How to complete this task: Write out all of the entries that follow, word for word, but skip the pictures.

══ Stored data ══

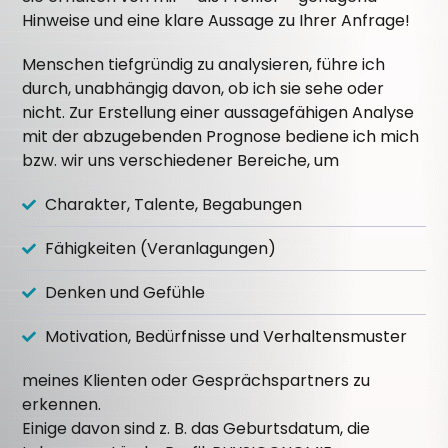
Hinweise und eine klare Aussage zu Ihrer Anfrage!
Menschen tiefgründig zu analysieren, führe ich
durch, unabhängig davon, ob ich sie sehe oder
nicht. Zur Erstellung einer aussagefähigen Analyse
mit der abzugebenden Prognose bediene ich mich
bzw. wir uns verschiedener Bereiche, um
Charakter, Talente, Begabungen
Fähigkeiten (Veranlagungen)
Denken und Gefühle
Motivation, Bedürfnisse und Verhaltensmuster
meines Klienten oder Gesprächspartners zu
erkennen.
Einige davon sind z. B. das Geburtsdatum, die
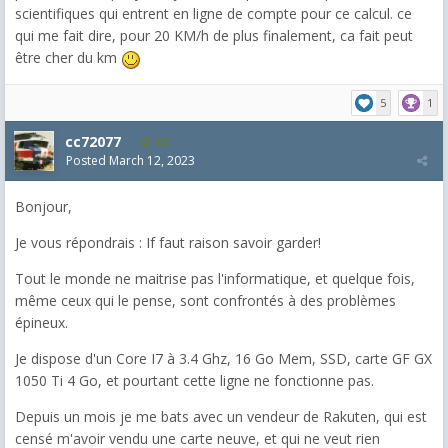
scientifiques qui entrent en ligne de compte pour ce calcul. ce
qui me fait dire, pour 20 KM/h de plus finalement, ca fait peut
être cher du km
5
1
cc72077
425
Posted
March 12, 2023
Bonjour,
Je vous répondrais : If faut raison savoir garder!
Tout le monde ne maitrise pas l'informatique, et quelque fois,
même ceux qui le pense, sont confrontés à des problèmes
épineux.
Je dispose d'un Core I7 à 3.4 Ghz, 16 Go Mem, SSD, carte GF GX
1050 Ti 4 Go, et pourtant cette ligne ne fonctionne pas.
Depuis un mois je me bats avec un vendeur de Rakuten, qui est
censé m'avoir vendu une carte neuve, et qui ne veut rien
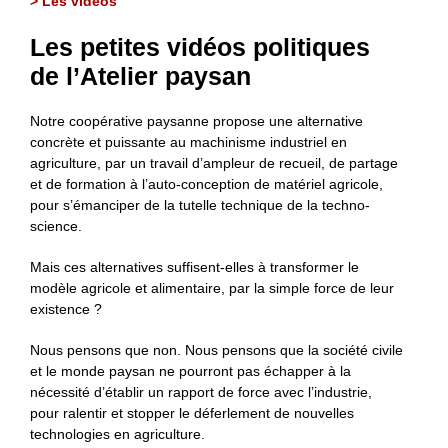
> Les vidéos
Les petites vidéos politiques
de l’Atelier paysan
Notre coopérative paysanne propose une alternative
concrète et puissante au machinisme industriel en
agriculture, par un travail d’ampleur de recueil, de partage
et de formation à l’auto-conception de matériel agricole,
pour s’émanciper de la tutelle technique de la techno-
science.
Mais ces alternatives suffisent-elles à transformer le
modèle agricole et alimentaire, par la simple force de leur
existence ?
Nous pensons que non. Nous pensons que la société civile
et le monde paysan ne pourront pas échapper à la
nécessité d’établir un rapport de force avec l’industrie,
pour ralentir et stopper le déferlement de nouvelles
technologies en agriculture.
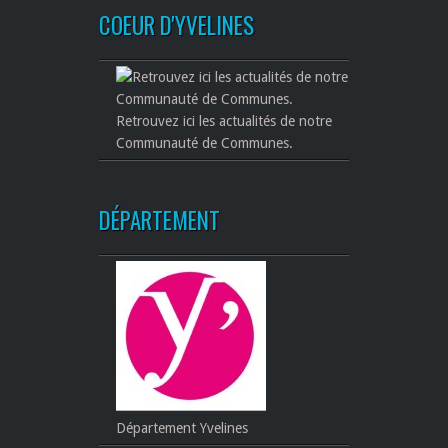
COEUR D'YVELINES
Retrouvez ici les actualités de notre
Communauté de Communes.
DÉPARTEMENT
Département Yvelines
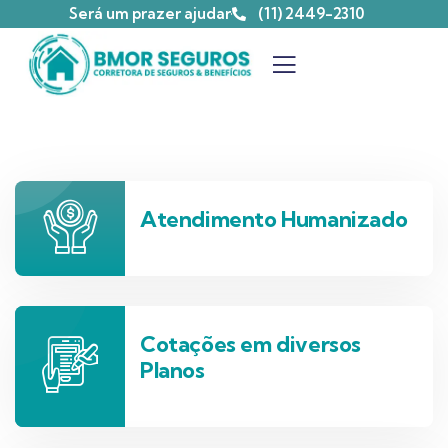
Será um prazer ajudar
(11) 2449-2310
Atendimento Humanizado
Cotações em diversos
Planos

═══

Response:
Hinweise und eine klare Aussage zu Ihrer Anfrage!
Menschen tiefgründig zu analysieren, führe ich
durch, unabhängig davon, ob ich sie sehe oder
nicht. Zur Erstellung einer aussagefähigen Analyse
mit der abzugebenden Prognose bediene ich mich
bzw. wir uns verschiedener Bereiche, um
Charakter, Talente, Begabungen
Fähigkeiten (Veranlagungen)
Denken und Gefühle
Motivation, Bedürfnisse und Verhaltensmuster
meines Klienten oder Gesprächspartners zu
erkennen.
Einige davon sind z. B. das Geburtsdatum, die
scientifiques qui entrent en ligne de compte pour ce calcul. ce
qui me fait dire, pour 20 KM/h de plus finalement, ca fait peut
être cher du km
5
1
cc72077
425
Posted
March 12, 2023
Bonjour,
Je vous répondrais : If faut raison savoir garder!
Tout le monde ne maitrise pas l'informatique, et quelque fois,
même ceux qui le pense, sont confrontés à des problèmes
épineux.
Je dispose d'un Core I7 à 3.4 Ghz, 16 Go Mem, SSD, carte GF GX
1050 Ti 4 Go, et pourtant cette ligne ne fonctionne pas.
Depuis un mois je me bats avec un vendeur de Rakuten, qui est
censé m'avoir vendu une carte neuve, et qui ne veut rien
> Les vidéos
Les petites vidéos politiques
de l’Atelier paysan
Notre coopérative paysanne propose une alternative
concrète et puissante au machinisme industriel en
agriculture, par un travail d’ampleur de recueil, de partage
et de formation à l’auto-conception de matériel agricole,
pour s’émanciper de la tutelle technique de la techno-
science.
Mais ces alternatives suffisent-elles à transformer le
modèle agricole et alimentaire, par la simple force de leur
existence ?
Nous pensons que non. Nous pensons que la société civile
et le monde paysan ne pourront pas échapper à la
nécessité d’établir un rapport de force avec l’industrie,
pour ralentir et stopper le déferlement de nouvelles
technologies en agriculture.
COEUR D'YVELINES
Retrouvez ici les actualités de notre
Communauté de Communes.
DÉPARTEMENT
Département Yvelines
Será um prazer ajudar
(11) 2449-2310
Atendimento Humanizado
Cotações em diversos
Planos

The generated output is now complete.